Om de lignine verder te gebruiken knippen ze het in kleinere stukken. “Lignine bestaat uit een complex 3D-netwerk van drie bouwstenen die op verschillende manieren aan elkaar linken en zo verschillende bindingen vormen, waaronder bindingen tussen koolstof en zuurstofatomen”, legt Koelewijn uit. “Die verbindingen kunnen we relatief makkelijk breken.” De losse bouwstenen kan de promovendus dan meteen gebruiken of nog enigszins aanpassen om plastic te maken.

Meer zijgroepen

De bouwstenen uit lignine zijn niet één op één gelijk aan bisfenol A, maar toch wist Koelewijn er al verschillende soorten plastic van te maken, waaronder polycarbonaat en polyester. “Onze moleculen hebben meer zijgroepen”, vertelt Koelewijn. “Dat maakt het soms wat moeilijker om de bindingen te maken, maar uiteindelijk lukte het.” De promovendus denkt dat deze extra functionaliteit in de toekomst juist goed van pas kan komen. “We verwachten met deze bouwstenen meer plastics te maken met bijzondere functionele eigenschappen.”

Dit soort hout kan Koelewijn gebruiken om nieuwe plastics te maken.

Wikimedia Commons

De bouwblokken van lignine slaan bovendien twee vliegen in één klap, want de extra zijgroepen lijken de hormonale werking te stoppen. Maar dat moeten de wetenschappers nog wel goed testen, want het molecuul richt wellicht nog op een andere manier schade aan. “We zochten naar een veilig alternatief voor bisfenol A”, zegt Koelewijn. “Als onze moleculen ook slecht zijn voor ons lichaam, moeten we verder zoeken. Maar tot nog toe zijn de resultaten veelbelovend.”

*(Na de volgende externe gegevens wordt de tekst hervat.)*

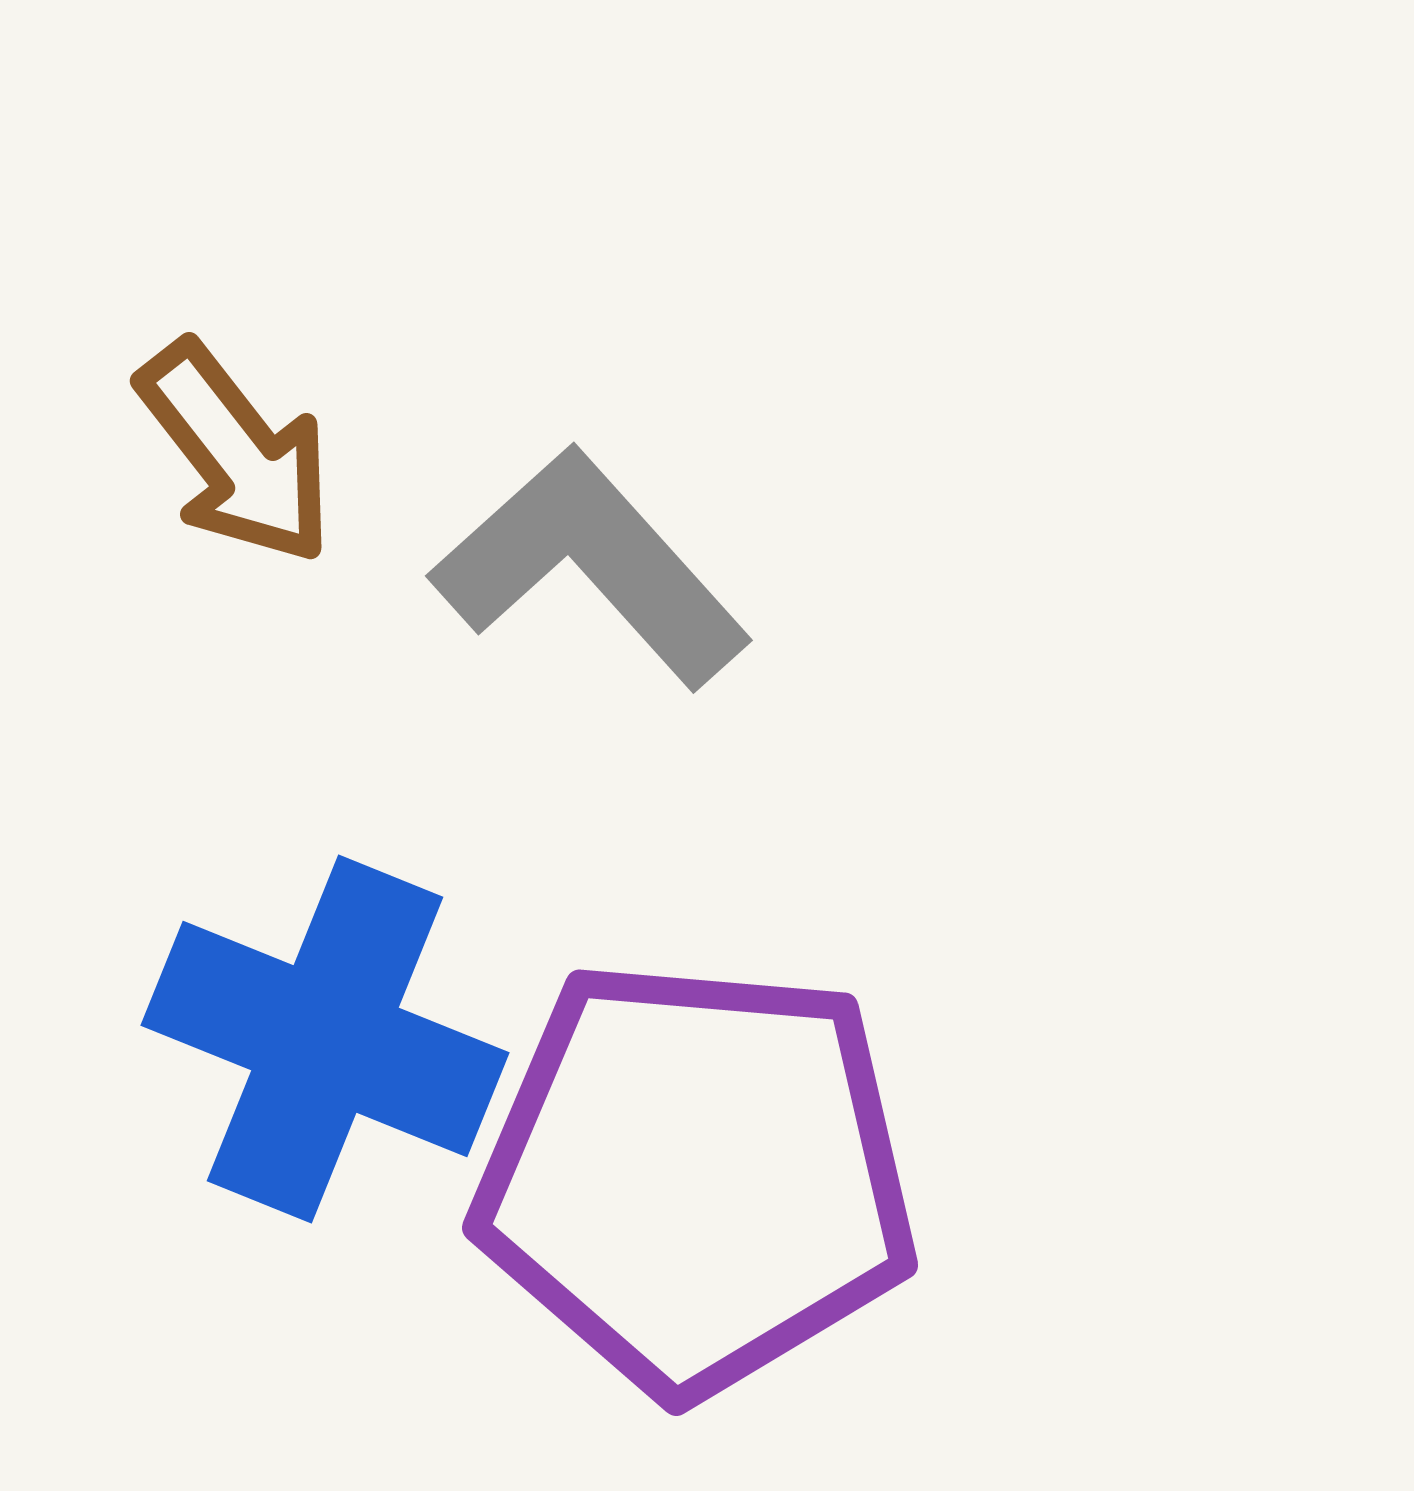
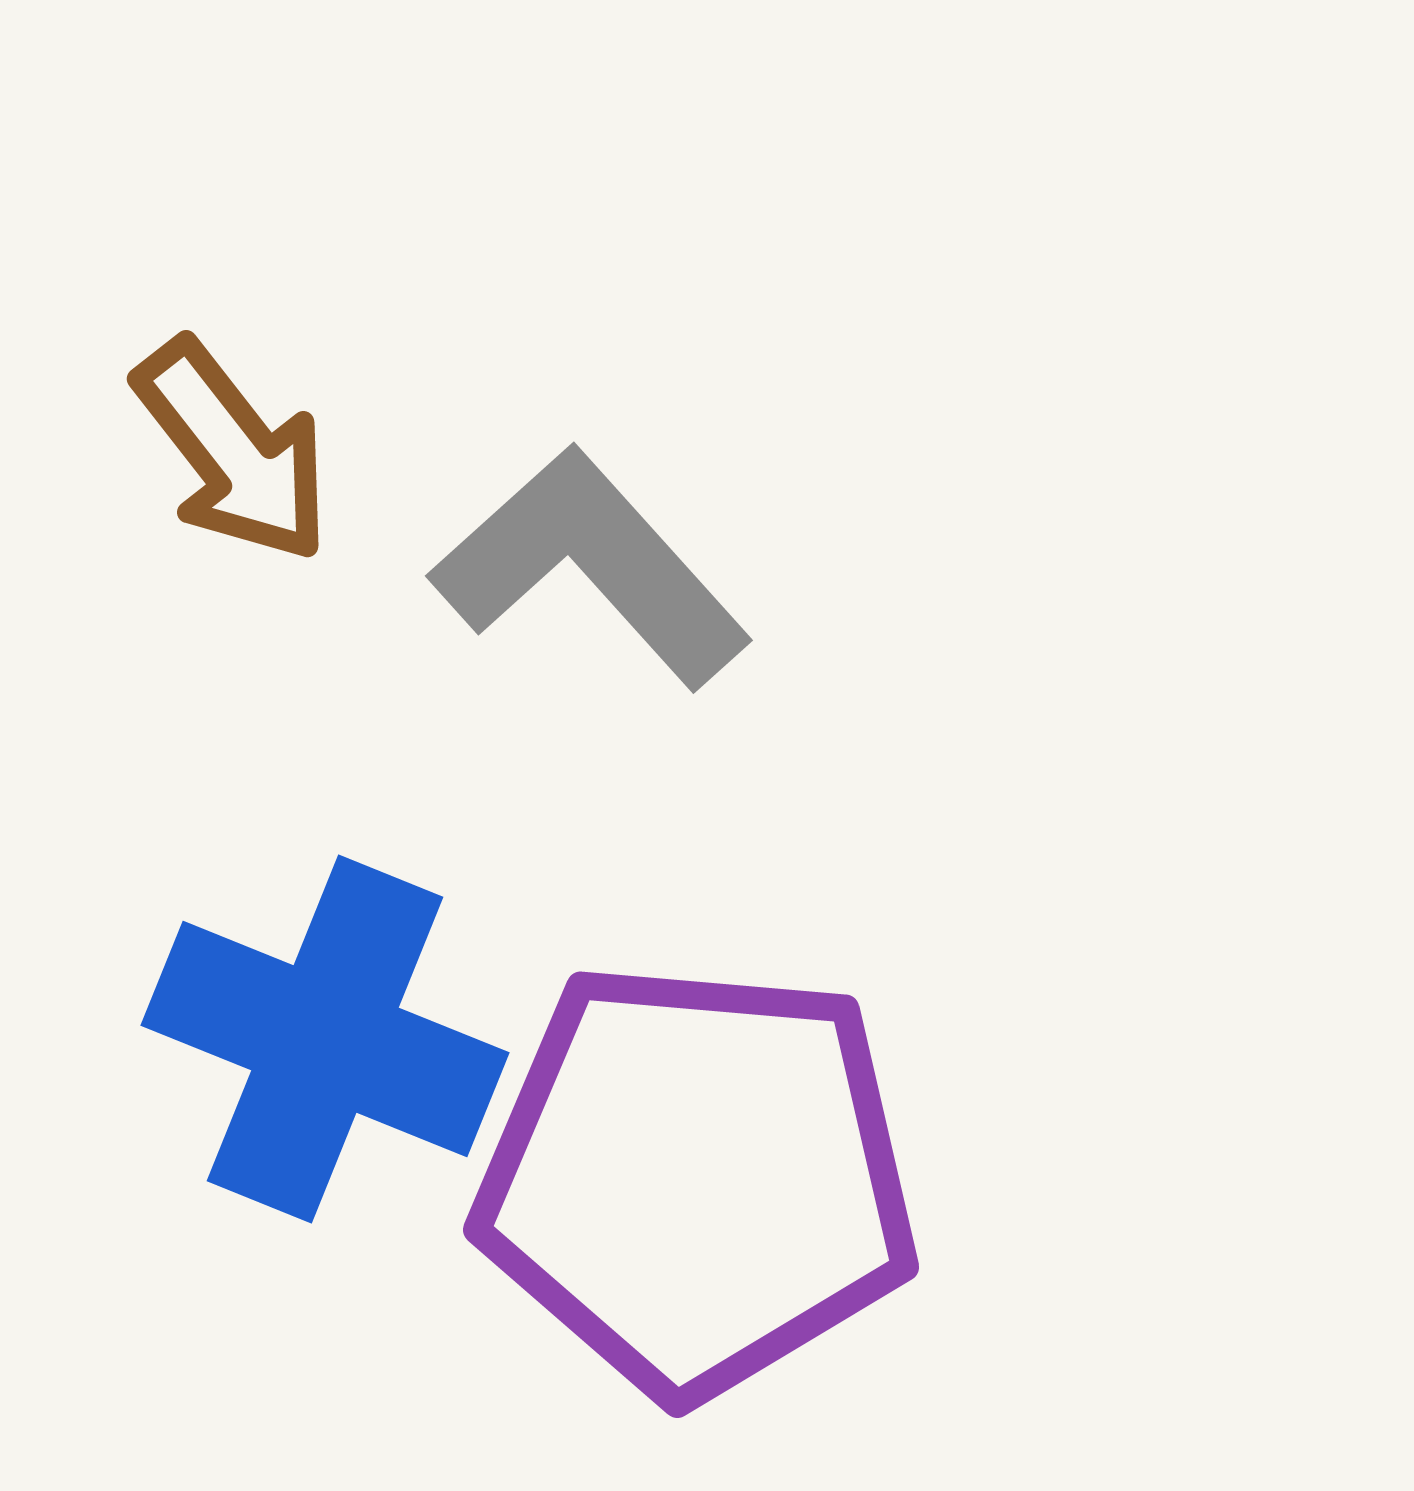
brown arrow: moved 3 px left, 2 px up
purple pentagon: moved 1 px right, 2 px down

Om het proces industrieel interessant te maken probeert Koelewijn het momenteel op te schalen en de aanvoer van bouwstenen stabieler te maken: “De hoeveelheid bouwstenen die je uit lignine kan halen ligt aan het soort hout. Hardhout geeft bijvoorbeeld meer bouwstenen dan zacht hout.”

Te duur

Al met al lijken de lignine bouwstenen een goede vervanger voor bisfenol A. Helaas kost het proces op dit moment nog te veel geld. “We kunnen nog niet concurreren met de petrochemie”, zegt Koelewijn. “We hopen op investeringen vanuit de overheid om de verschuiving naar een groene chemie mogelijk te maken.”

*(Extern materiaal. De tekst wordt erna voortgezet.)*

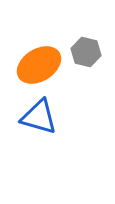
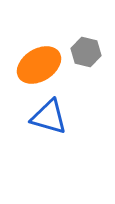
blue triangle: moved 10 px right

Toch lopen er inmiddels al twee patentaanvragen en ook verschillende bedrijven tonen interesse. “We onderhandelen met bedrijven die het proces willen testen”, vertelt Koelewijn. “Er is zeker animo vanuit de industrie om bisfenol A te vervangen. En dat moet ook haast wel, want het krijgt een steeds slechtere naam. Niet alleen bij bedrijven, maar ook bij het publiek.”